Houston is already feeling the backlash

Less than 48 hours after the citizens of Houston voted to legalize discrimination by doing away with the city’s non-discrimination ordinance, H-Town is already facing backlash.

First, OutSports reports that the College Football Championships of 2018, 2019 and 2020, all of which Houston had been bidding for, were just awarded to Atlanta, San Francisco and New Orleans — three cities that offer non-discrimination protections for LGBTQ people.

Whether or not the decision to exclude Houston was a result of yesterday’s vote is not entirely clear, as the College Football Championships didn’t directly comment on the matter, but many have noted that the timing of the announcement as being “interesting.”

Second, there are “rumblings” that the 2017 Super Bowl, which is scheduled to happen in Houston, may be being moved to a different city.

“The Super Bowl is slated to come in 2017,” Houston attorney John LaRue, who helped lead the campaign to support HERO, told ABC News. “There are rumblings of plans to ask the NFL to move and go elsewhere in support of LGBT people and other groups [the non-discrimination law] would have protected.”

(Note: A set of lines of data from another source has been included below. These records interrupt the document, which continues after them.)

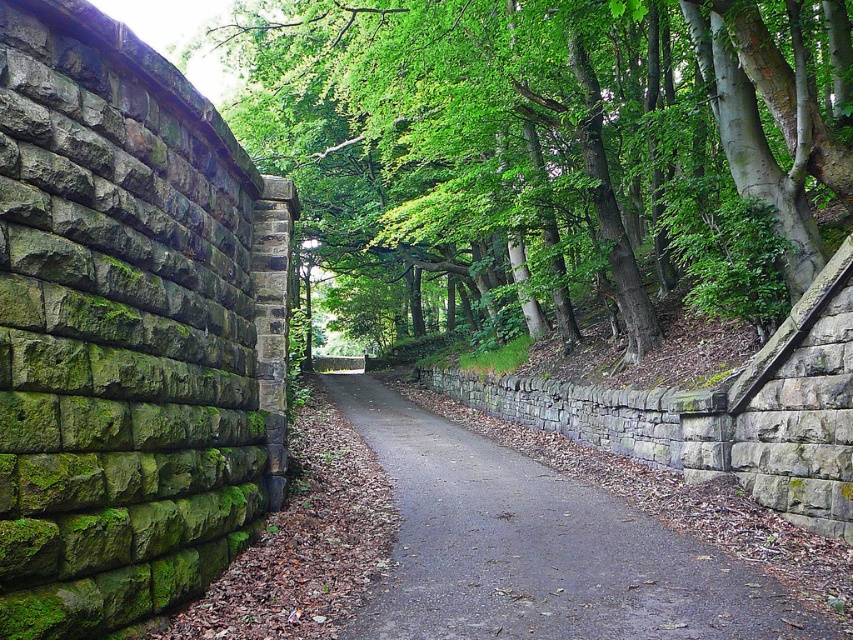 Question: Among these objects, which one is nearest to the camera?

Choices:
 (A) gray stone wall at center
 (B) green leafy tree at center

Answer: (A)

Question: Does green leafy tree at center appear over gray stone wall at center?

Choices:
 (A) no
 (B) yes

Answer: (B)

Question: Does green leafy tree at center lie behind gray stone wall at center?

Choices:
 (A) no
 (B) yes

Answer: (B)

Question: Does green leafy tree at center have a greater width compared to gray stone wall at center?

Choices:
 (A) yes
 (B) no

Answer: (A) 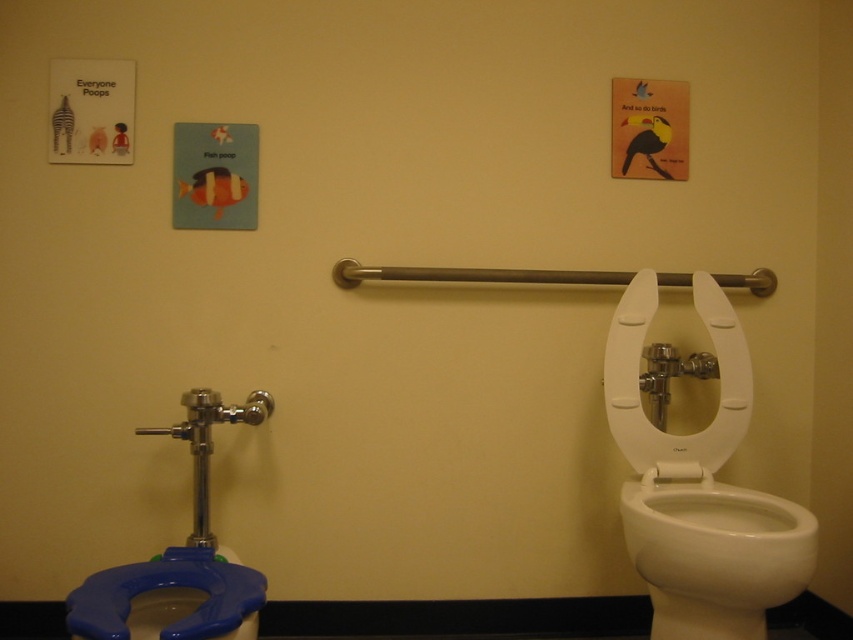 I want to click on white plastic toilet seat at right, so click(637, 372).

Which is more to the left, white plastic toilet seat at right or white matte toilet paper at upper center?

white matte toilet paper at upper center is more to the left.

Is point (613, 384) closer to viewer compared to point (669, 465)?

Yes, it is.

Identify the location of white plastic toilet seat at right. Image resolution: width=853 pixels, height=640 pixels. (637, 372).

Does white plastic toilet seat at right have a lesser width compared to blue plastic toilet paper at lower left?

No.

I want to click on white plastic toilet seat at right, so click(637, 372).

Is point (161, 598) positioned behind point (686, 476)?

No, (161, 598) is closer to viewer.

Is the position of blue plastic toilet seat at lower left less distant than that of white matte toilet paper at upper center?

That is True.

Where is `blue plastic toilet seat at lower left`? The width and height of the screenshot is (853, 640). blue plastic toilet seat at lower left is located at coordinates coord(167,600).

Where is `blue plastic toilet seat at lower left`? The image size is (853, 640). blue plastic toilet seat at lower left is located at coordinates (167, 600). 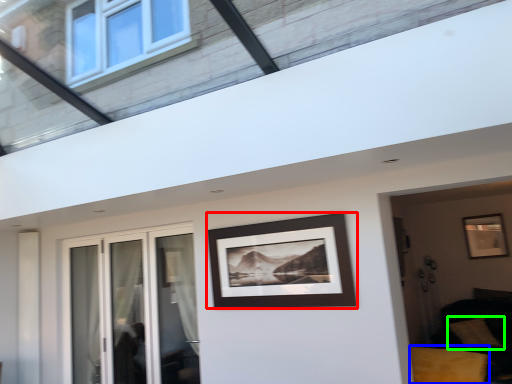 Question: Which object is the farthest from picture frame (highlighted by a red box)? Choose among these: furniture (highlighted by a blue box) or pillow (highlighted by a green box).

Choices:
 (A) furniture
 (B) pillow

Answer: (B) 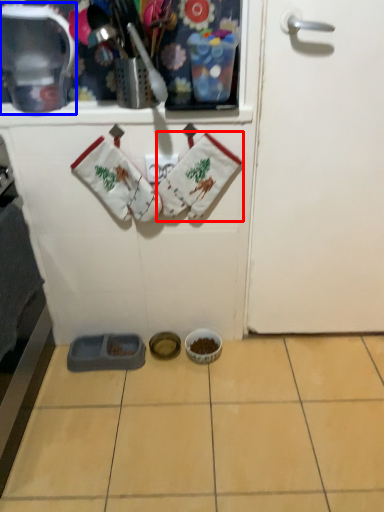 Question: Which point is further to the camera, baby clothe (highlighted by a red box) or appliance (highlighted by a blue box)?

Choices:
 (A) baby clothe
 (B) appliance

Answer: (A) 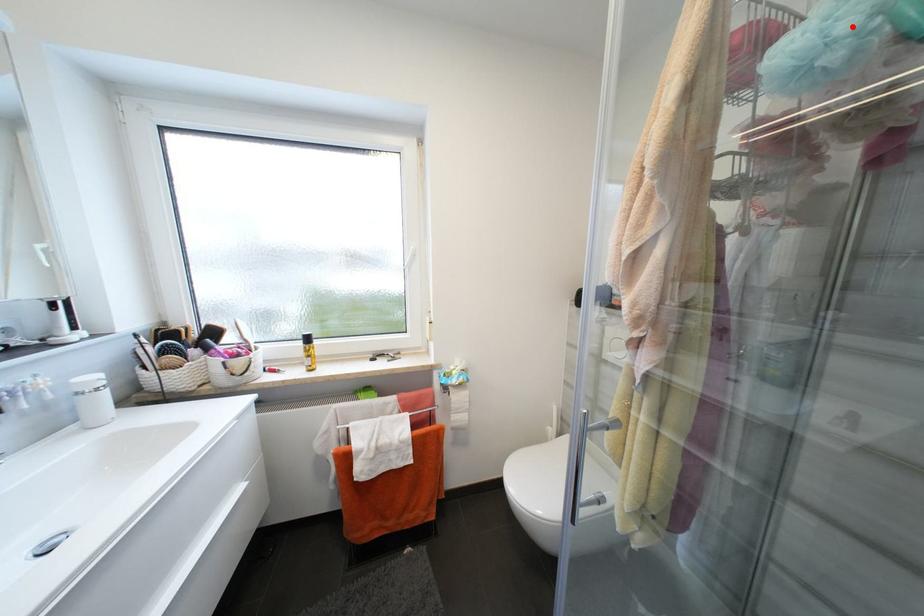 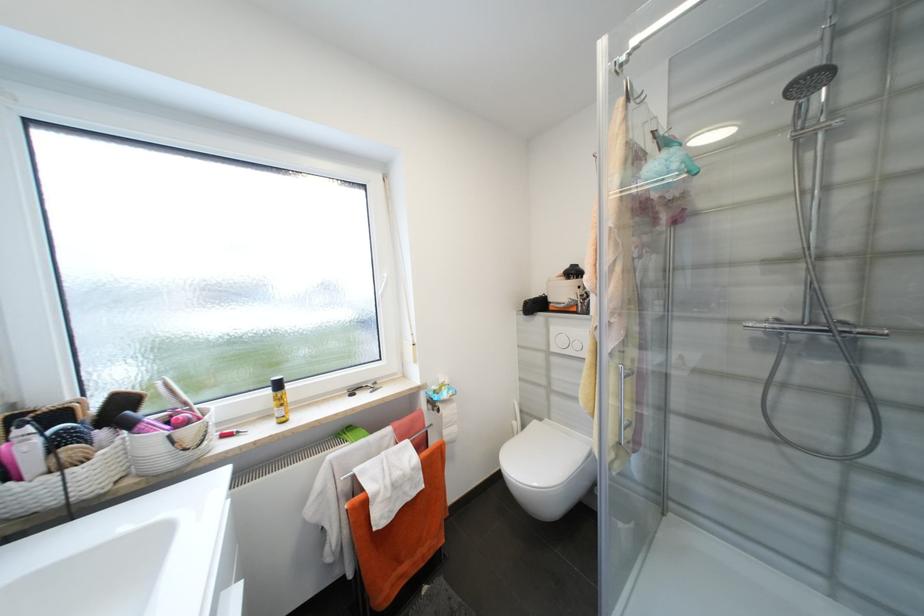 Locate, in the second image, the point that corresponds to the highlighted location in the first image.

(681, 167) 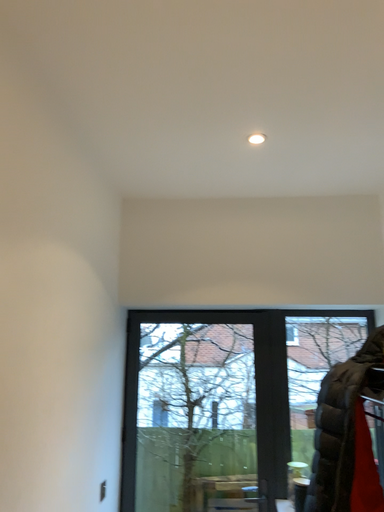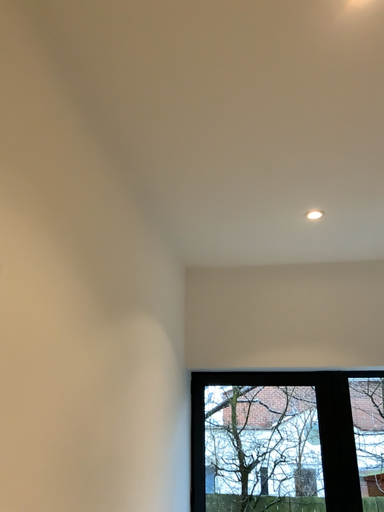 Question: Which way did the camera rotate in the video?

Choices:
 (A) rotated downward
 (B) rotated upward

Answer: (B) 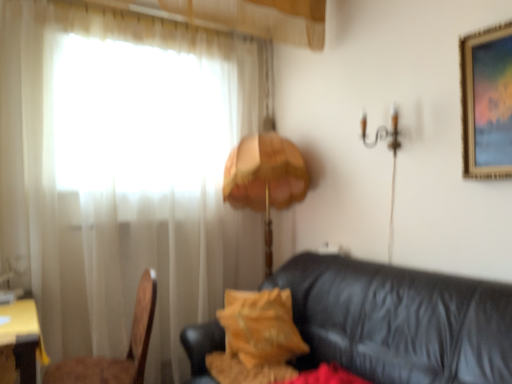 Describe the element at coordinates (265, 179) in the screenshot. I see `orange fabric lampshade at center` at that location.

Where is `white sheer curtain at left`? white sheer curtain at left is located at coordinates (124, 173).

Measure the distance between point (x=239, y=336) and camera.

Point (x=239, y=336) and camera are 7.01 feet apart from each other.

The image size is (512, 384). In order to click on black leather couch at lower right in this screenshot , I will do `click(398, 321)`.

Where is `orange fabric lampshade at center`? orange fabric lampshade at center is located at coordinates [265, 179].

Is yellow wood table at lower left situated inside white sheer curtain at left or outside?

yellow wood table at lower left is not enclosed by white sheer curtain at left.

Is yellow wood table at lower left wider or thinner than white sheer curtain at left?

In the image, yellow wood table at lower left appears to be wider than white sheer curtain at left.

Can you tell me how much yellow wood table at lower left and white sheer curtain at left differ in facing direction?

There is a 9.5-degree angle between the facing directions of yellow wood table at lower left and white sheer curtain at left.

You are a GUI agent. You are given a task and a screenshot of the screen. Output one action in this format:
    pyautogui.click(x=<x>, y=<y>)
    Task: Click on the curtain on the right side of yellow wood table at lower left
    This screenshot has width=512, height=384.
    Given the screenshot: What is the action you would take?
    pyautogui.click(x=124, y=173)

From a real-world perspective, is black leather couch at lower right beneath white sheer curtain at left?

Yes.

Considering the relative positions of black leather couch at lower right and white sheer curtain at left in the image provided, is black leather couch at lower right to the left or to the right of white sheer curtain at left?

black leather couch at lower right is to the right of white sheer curtain at left.

Can you confirm if black leather couch at lower right is thinner than white sheer curtain at left?

No, black leather couch at lower right is not thinner than white sheer curtain at left.

Which is correct: black leather couch at lower right is inside white sheer curtain at left, or outside of it?

black leather couch at lower right is not inside white sheer curtain at left, it's outside.

Is white sheer curtain at left far from yellow wood table at lower left?

white sheer curtain at left is far away from yellow wood table at lower left.

What's the angular difference between white sheer curtain at left and yellow wood table at lower left's facing directions?

They differ by 9.5 degrees in their facing directions.

Considering their positions, is white sheer curtain at left located in front of or behind yellow wood table at lower left?

In the image, white sheer curtain at left appears behind yellow wood table at lower left.

Is white sheer curtain at left oriented towards yellow wood table at lower left?

Yes, white sheer curtain at left faces towards yellow wood table at lower left.

Is white sheer curtain at left not within wooden chair at left?

Yes, white sheer curtain at left is not within wooden chair at left.

From the image's perspective, which object appears higher, white sheer curtain at left or wooden chair at left?

white sheer curtain at left appears higher in the image.

Between white sheer curtain at left and wooden chair at left, which one appears on the left side from the viewer's perspective?

From the viewer's perspective, wooden chair at left appears more on the left side.

Are white sheer curtain at left and wooden chair at left far apart?

Actually, white sheer curtain at left and wooden chair at left are a little close together.

Considering the relative positions of black leather couch at lower right and yellow wood table at lower left in the image provided, is black leather couch at lower right in front of yellow wood table at lower left?

Yes, black leather couch at lower right is in front of yellow wood table at lower left.

Is black leather couch at lower right not close to yellow wood table at lower left?

Yes, black leather couch at lower right and yellow wood table at lower left are quite far apart.

Which is more to the right, black leather couch at lower right or yellow wood table at lower left?

black leather couch at lower right.

From the image's perspective, which one is positioned higher, white sheer curtain at left or velvet yellow pillow at center?

white sheer curtain at left, from the image's perspective.

How many degrees apart are the facing directions of white sheer curtain at left and velvet yellow pillow at center?

There is a 18.9-degree angle between the facing directions of white sheer curtain at left and velvet yellow pillow at center.

Is velvet yellow pillow at center surrounded by white sheer curtain at left?

No, white sheer curtain at left does not contain velvet yellow pillow at center.

Considering their positions, is white sheer curtain at left located in front of or behind velvet yellow pillow at center?

white sheer curtain at left is in front of velvet yellow pillow at center.

Can you see black leather couch at lower right touching orange fabric lampshade at center?

There is a gap between black leather couch at lower right and orange fabric lampshade at center.

Is black leather couch at lower right positioned with its back to orange fabric lampshade at center?

No, black leather couch at lower right is not facing away from orange fabric lampshade at center.

From a real-world perspective, is black leather couch at lower right above or below orange fabric lampshade at center?

black leather couch at lower right is situated lower than orange fabric lampshade at center in the real world.

This screenshot has width=512, height=384. Find the location of `table located in front of the white sheer curtain at left`. table located in front of the white sheer curtain at left is located at coordinates (19, 341).

Where is `studio couch below the white sheer curtain at left (from the image's perspective)`? The image size is (512, 384). studio couch below the white sheer curtain at left (from the image's perspective) is located at coordinates (398, 321).

From the image, which object appears to be farther from orange fabric lampshade at center, black leather couch at lower right or wooden chair at left?

wooden chair at left lies further to orange fabric lampshade at center than the other object.

Which object lies further to the anchor point wooden chair at left, velvet yellow pillow at center or white sheer curtain at left?

The object further to wooden chair at left is white sheer curtain at left.

Looking at the image, which one is located closer to black leather couch at lower right, orange fabric lampshade at center or wooden chair at left?

orange fabric lampshade at center is positioned closer to the anchor black leather couch at lower right.

Looking at the image, which one is located closer to orange fabric lampshade at center, white sheer curtain at left or wooden chair at left?

Among the two, white sheer curtain at left is located nearer to orange fabric lampshade at center.

Based on their spatial positions, is white sheer curtain at left or yellow wood table at lower left closer to black leather couch at lower right?

white sheer curtain at left lies closer to black leather couch at lower right than the other object.

From the image, which object appears to be nearer to wooden chair at left, white sheer curtain at left or yellow wood table at lower left?

yellow wood table at lower left is closer to wooden chair at left.

Looking at the image, which one is located closer to velvet yellow pillow at center, orange fabric lampshade at center or white sheer curtain at left?

Among the two, orange fabric lampshade at center is located nearer to velvet yellow pillow at center.

Looking at the image, which one is located further to velvet yellow pillow at center, wooden chair at left or yellow wood table at lower left?

Among the two, yellow wood table at lower left is located further to velvet yellow pillow at center.

You are a GUI agent. You are given a task and a screenshot of the screen. Output one action in this format:
    pyautogui.click(x=<x>, y=<y>)
    Task: Click on the curtain between wooden chair at left and orange fabric lampshade at center in the horizontal direction
    
    Given the screenshot: What is the action you would take?
    pyautogui.click(x=124, y=173)

I want to click on pillow between black leather couch at lower right and orange fabric lampshade at center in the front-back direction, so click(x=261, y=327).

Where is `table between white sheer curtain at left and wooden chair at left vertically`? table between white sheer curtain at left and wooden chair at left vertically is located at coordinates (19, 341).

Where is `curtain between wooden chair at left and velvet yellow pillow at center`? curtain between wooden chair at left and velvet yellow pillow at center is located at coordinates (124, 173). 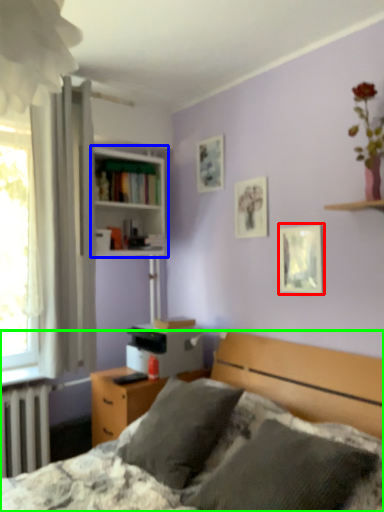 Question: Which is nearer to the picture frame (highlighted by a red box)? bookcase (highlighted by a blue box) or bed (highlighted by a green box).

Choices:
 (A) bookcase
 (B) bed

Answer: (B) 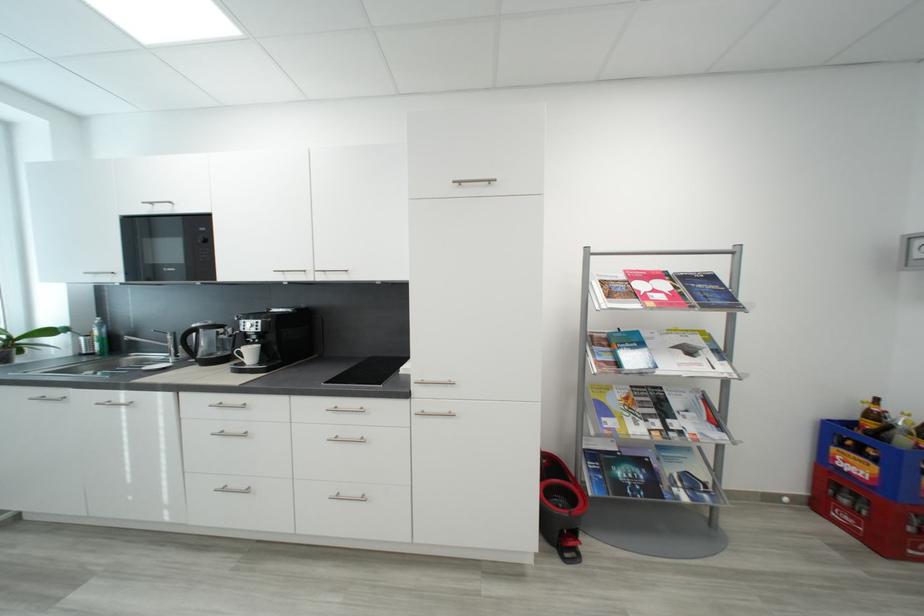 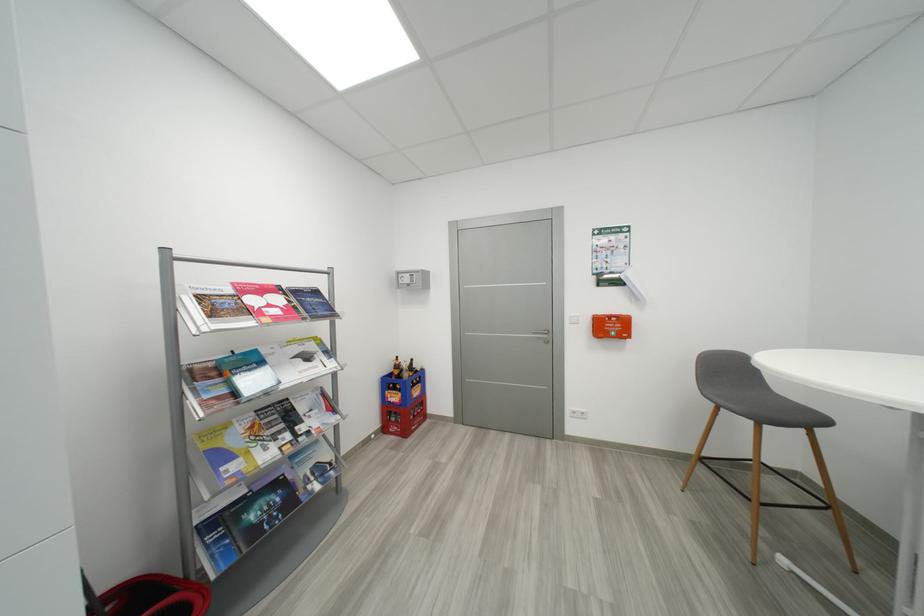 Locate, in the second image, the point that corresponds to point 823,507 in the first image.

(392, 431) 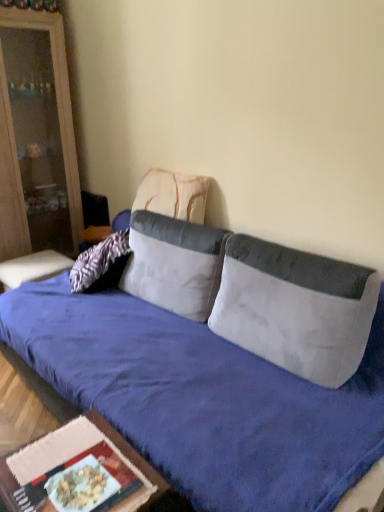 Question: Is textured beige pillow at center, marked as the first pillow in a back-to-front arrangement, not inside white fabric pillow at center, arranged as the second pillow when viewed from the back?

Choices:
 (A) no
 (B) yes

Answer: (B)

Question: Does textured beige pillow at center, the third pillow positioned from the front, have a greater width compared to white fabric pillow at center, arranged as the second pillow when viewed from the back?

Choices:
 (A) no
 (B) yes

Answer: (A)

Question: Is textured beige pillow at center, the third pillow positioned from the front, bigger than white fabric pillow at center, acting as the 2th pillow starting from the front?

Choices:
 (A) no
 (B) yes

Answer: (A)

Question: Is textured beige pillow at center, the third pillow positioned from the front, to the left of white fabric pillow at center, acting as the 2th pillow starting from the front, from the viewer's perspective?

Choices:
 (A) no
 (B) yes

Answer: (B)

Question: From the image's perspective, is textured beige pillow at center, the third pillow positioned from the front, on top of white fabric pillow at center, acting as the 2th pillow starting from the front?

Choices:
 (A) yes
 (B) no

Answer: (A)

Question: From a real-world perspective, is textured beige pillow at center, the third pillow positioned from the front, under white fabric pillow at center, acting as the 2th pillow starting from the front?

Choices:
 (A) no
 (B) yes

Answer: (A)

Question: Does white fabric pillow at center, arranged as the second pillow when viewed from the back, appear on the left side of matte wood cabinet at left?

Choices:
 (A) no
 (B) yes

Answer: (A)

Question: Can you confirm if white fabric pillow at center, acting as the 2th pillow starting from the front, is shorter than matte wood cabinet at left?

Choices:
 (A) yes
 (B) no

Answer: (A)

Question: From the image's perspective, is white fabric pillow at center, arranged as the second pillow when viewed from the back, beneath matte wood cabinet at left?

Choices:
 (A) no
 (B) yes

Answer: (B)

Question: Can you confirm if white fabric pillow at center, acting as the 2th pillow starting from the front, is positioned to the right of matte wood cabinet at left?

Choices:
 (A) yes
 (B) no

Answer: (A)

Question: Are white fabric pillow at center, acting as the 2th pillow starting from the front, and matte wood cabinet at left far apart?

Choices:
 (A) yes
 (B) no

Answer: (A)

Question: Could you tell me if white fabric pillow at center, acting as the 2th pillow starting from the front, is turned towards matte wood cabinet at left?

Choices:
 (A) yes
 (B) no

Answer: (B)

Question: Does velvet blue studio couch at center turn towards wooden table at lower left?

Choices:
 (A) no
 (B) yes

Answer: (B) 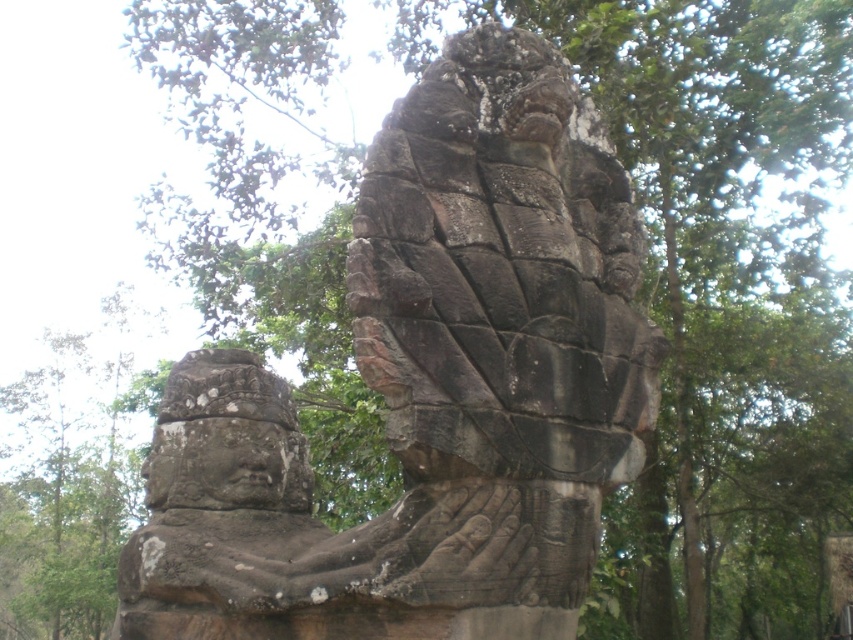 Question: Which point is closer to the camera taking this photo?

Choices:
 (A) 526,550
 (B) 221,474

Answer: (A)

Question: Is rough stone sculpture at center closer to camera compared to rough stone face at center?

Choices:
 (A) no
 (B) yes

Answer: (B)

Question: Considering the relative positions of rough stone sculpture at center and rough stone face at center in the image provided, where is rough stone sculpture at center located with respect to rough stone face at center?

Choices:
 (A) right
 (B) left

Answer: (A)

Question: Is rough stone sculpture at center to the right of rough stone face at center from the viewer's perspective?

Choices:
 (A) no
 (B) yes

Answer: (B) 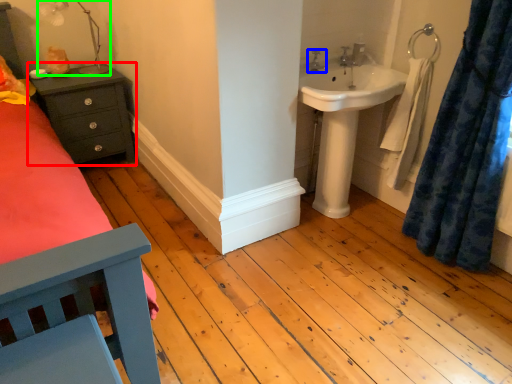 Question: Which object is the closest to the nightstand (highlighted by a red box)? Choose among these: tap (highlighted by a blue box) or lamp (highlighted by a green box).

Sadly, Houston’s openly gay mayor, Annise Parker, doesn’t seem the least bit surprised by any of this. After the election results were announced last night, she told the media: “I fear that this will have stained Houston’s reputation as a tolerant, welcoming, global city. I absolutely fear that there will be a direct economic backlash as a result of this ordinance going into defeat and that’s sad for Houston.”